More recently, Keisaburo Koda, my grandfather, emigrated from Fukushima to California in the 1910s. Although he was a school principal in Japan, he started his American Dream as a laborer picking peaches. With ambition, steadfastness, and a knack for business, he founded Koda Farms in 1928 and built a successful vertically integrated rice farm and mill that sold rice under his own brands. My father’s generation created the unique Japonica medium grain rice variety, KR55, in the 1950s which is still packaged today under the brand name, Koda Farms Heirloom Kokuho Rose® (the Japanese translation of “Kokuho” is “country’s treasure”).
Omurasaki Beverage Company was founded in 2019 to start a new chapter by taking the KR55 rice variety in a completely different direction by having it brewed into Uka sake. While sake is an ancient beverage, brewing it with a unique California rice variety to create a conceptual product representing the culmination of centuries of family heritage was new. One of the meanings of the Japanese word, Uka, is “emergence,” as in a butterfly emerging from it’s chrysalis. This echoes what happens to the rice when it is transformed from a table staple into something that is elegant and refined. The Uka butterfly is symbolic of the tie between the USA and Japan with the lower wings representing stylized maps of California and Fukushima. This carries on my grandfather’s commitment to foster better relations between his adopted country and his birth country.
Uka is a collaboration with a Japanese sake brewery, and it was important that the brewery selected to transform the rice into sake be located near where my grandfather originated in Fukushima. Working with renown brewery, Ninki Inc, achieves this and adds the depth and dimension of a brewery family with three hundred years and nineteen generations of excellence. The final piece of the Uka concept is supporting butterfly conservation via the San Bruno Mountain Watch in Northern California that protects and enhances habitat for endangered and threatened butterfly species like the Mission Blue Butterfly.
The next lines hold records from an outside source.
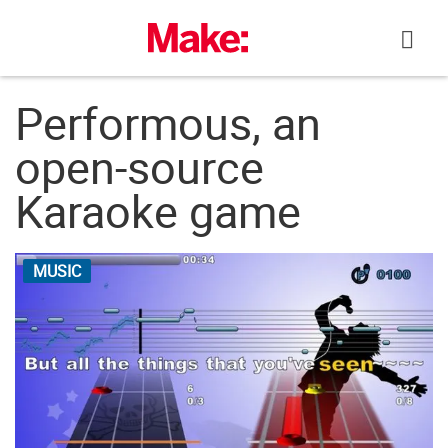
Skip
to
content
Performous, an
open-source
Karaoke game
MUSIC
Currently, the Uka sake line is comprised of three organic junmai daiginjos polished to 40% (60% of the whole grain brown rice kernel has been milled away). Uka Black Label is a traditional, full bodied, super smooth, slightly sweet, and slightly floral sake. Uka Dry is a counterpoint being drier, less sweet, and brighter with more subtle nuances. Uka Sparkling Sake is a naturally effervescent, bubbly, and fun sake. In the latter part of 2025, a new product, “Uka Moment” will be introduced to the USA as a champenoise-style sake. It will be similar to champagne with around five bars of pressure and without the sweetness of Uka Sparkling Sake. My hope is that Uka resonates at some level with all people whether or not they drink Uka. We all have reasons to be grateful for those who came before us, those around us now, and those who will follow after us. I can never be as large in life as my grandfather, but if he is happy with Uka, then I’ve done something right. Although he died in the same year I was born, I was told that he liked to drink sake, and I can’t help but imagine what it would be like to drink Uka with him.